A common behavior of new product managers is to start with a feature idea (that they came up with, got given by a manager, or heard from some stakeholder), riff on it by creating some flow ideas or wireframes, and then take it to a designer to flesh out the UX and the UI. Unfortunately, this approach is completely wrong and leads to alignment problems and building the “wrong” features.
The alignment problems stem from the fact that with this approach, alignment has to happen on the level of “what are we trying to build”. While that's a good question to have alignment on, a better question is “why are we trying to build this / what problem are we trying to solve”. When the entire team from PM through designers and engineers to other stakeholders fully understands the problem a feature is trying to solve, everyone can make informed decisions that will further this purpose.
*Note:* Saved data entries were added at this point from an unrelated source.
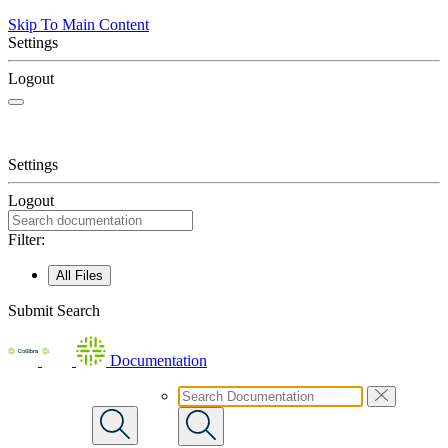
Skip To Main Content
Settings
Logout
Settings
Logout
Filter:
All Files
Submit Search
Documentation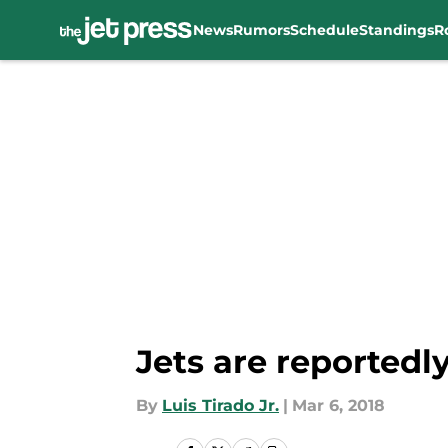
News
Rumors
Schedule
Standings
R
Skip to main content
Jets are reportedl
By
Luis Tirado Jr.
|
Mar 6, 2018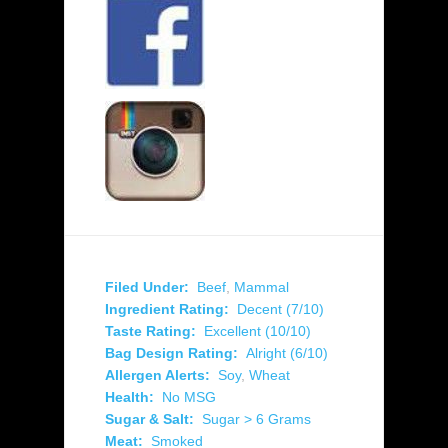
Filed Under:
Beef
,
Mammal
Ingredient Rating:
Decent (7/10)
Taste Rating:
Excellent (10/10)
Bag Design Rating:
Alright (6/10)
Allergen Alerts:
Soy
,
Wheat
Health:
No MSG
Sugar & Salt:
Sugar > 6 Grams
Meat:
Smoked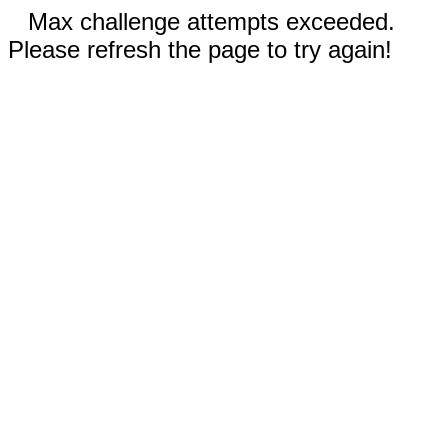
Max challenge attempts exceeded.
Please refresh the page to try again!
This clarity is important for the PM too: often a feature idea sounds good on the surface, but making tradeoff decisions can be tricky unless you have a deep understanding of the problem.
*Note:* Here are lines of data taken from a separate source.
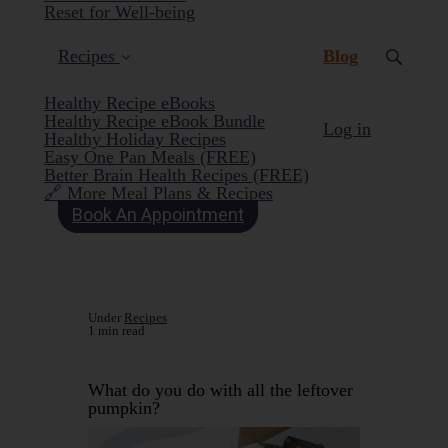
Reset for Well-being
(current)
Recipes
Blog
Healthy Recipe eBooks
Healthy Recipe eBook Bundle
Log in
Healthy Holiday Recipes
Easy One Pan Meals (FREE)
Better Brain Health Recipes (FREE)
🔗 More Meal Plans & Recipes
Book An Appointment
Under
Recipes
1 min read
What do you do with all the leftover
pumpkin?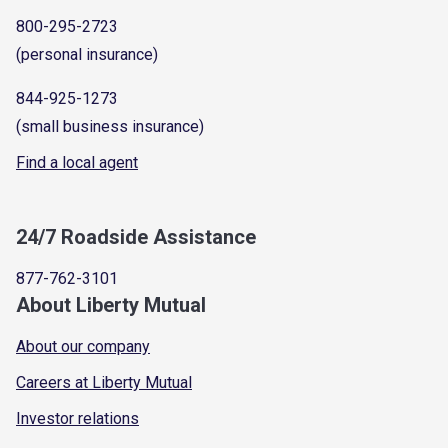
800-295-2723
(personal insurance)
844-925-1273
(small business insurance)
Find a local agent
24/7 Roadside Assistance
877-762-3101
About Liberty Mutual
About our company
Careers at Liberty Mutual
Investor relations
Starting with the feature idea before clearly defining the problem also means possibly solving the wrong problem (a problem that doesn't exist, or a less important one, or one that's based on slightly incorrect assumptions). One important concept in design is the double diamond process in which you first define the problem by diverging (exploring potential problems to solve) and then converging (identifying and defining defining the most important problem), and then design the solution by again diverging (developing potential solutions) and converging (selecting and detailing the best solution):
Starting with a feature idea means skipping the first diamond. You are therefore solving some problem, but not necessarily the “right” or correctly defined one.
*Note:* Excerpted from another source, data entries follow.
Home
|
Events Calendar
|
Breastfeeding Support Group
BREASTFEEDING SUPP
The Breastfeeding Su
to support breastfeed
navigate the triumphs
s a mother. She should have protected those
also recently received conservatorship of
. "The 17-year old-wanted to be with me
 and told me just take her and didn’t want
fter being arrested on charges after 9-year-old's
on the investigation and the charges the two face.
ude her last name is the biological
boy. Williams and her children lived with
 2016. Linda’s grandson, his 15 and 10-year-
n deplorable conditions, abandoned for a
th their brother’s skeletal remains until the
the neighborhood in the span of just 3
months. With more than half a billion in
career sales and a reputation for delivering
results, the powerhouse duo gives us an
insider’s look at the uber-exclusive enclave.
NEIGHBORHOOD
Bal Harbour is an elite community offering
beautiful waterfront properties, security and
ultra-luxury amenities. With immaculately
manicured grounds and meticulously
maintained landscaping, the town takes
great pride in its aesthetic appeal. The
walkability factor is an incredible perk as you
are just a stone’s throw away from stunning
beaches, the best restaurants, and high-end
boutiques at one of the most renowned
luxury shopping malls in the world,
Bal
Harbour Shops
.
How should a PM go about defining the problem first then? A few tips: often, the problem is best defined in collaboration at least between the PM and the designer who will be working on the solution, but potentially also together with analysts, user researchers, engineers, or other cross-functional stakeholders. They bring valuable insights to the table, and collaborating on the problem definition builds up a real shared understanding. This is especially important for the designer, who will spend a lot of time designing the solution. If the designer hasn't fully understood and bought into the problem to be solved, it's unlikely that they will design a good solution for the problem.
It also makes sense to separate the documentation of the problem and the solution. When the problem has been defined, it should be written it down in a problem statement document or project mission or design brief. That document should cover at least the following aspects:
- What is the problem?
- Who are we solving it for?
- Why is it important to solve now?
- How is it linked to our strategic goals?
- How might we validate that we've actually solved the problem?
Keeping the problem document separate from the solution makes sure you don't retrofit the problem to fit the solution. It also leaves the door open to trying multiple solution ideas to the same problem—after all, if the first solution idea fails that doesn't mean that the problem doesn't exist anymore.
Clearly defining the problem before starting the solution design also means that the problem can be prioritized and compared with other problems that might be worth working on: based on the users that are affected and how much of a pain point the problem is, is this the most important problem to be solving now?
In summary, clearly defining the problem first, writing it down, and getting buy-in from the team and management that this is the right problem to work on is crucial for effectively working as a team and for delivering a product that solves the most pressing user problems. Skipping this step is very often the reason for failure in the first projects of new PMs.